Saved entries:
=== Section Start ===

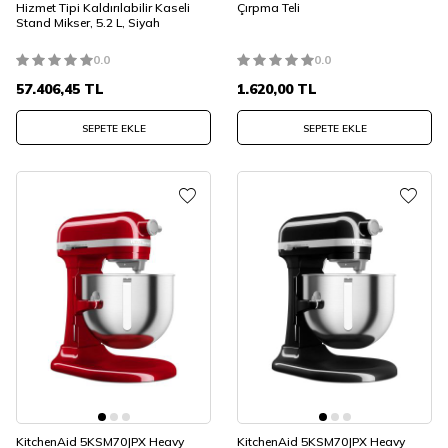
Hizmet Tipi Kaldırılabilir Kaseli
Çırpma Teli
Stand Mikser, 5.2 L, Siyah
0.0
0.0
57.406,45
TL
1.620,00
TL
SEPETE EKLE
SEPETE EKLE
KitchenAid 5KSM70JPX Heavy
KitchenAid 5KSM70JPX Heavy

=== Section End ===

Without the pictures, restate all the entries above exactly.

Reply to the exercise:
Hizmet Tipi Kaldırılabilir Kaseli
Çırpma Teli
Stand Mikser, 5.2 L, Siyah
0.0
0.0
57.406,45
TL
1.620,00
TL
SEPETE EKLE
SEPETE EKLE
KitchenAid 5KSM70JPX Heavy
KitchenAid 5KSM70JPX Heavy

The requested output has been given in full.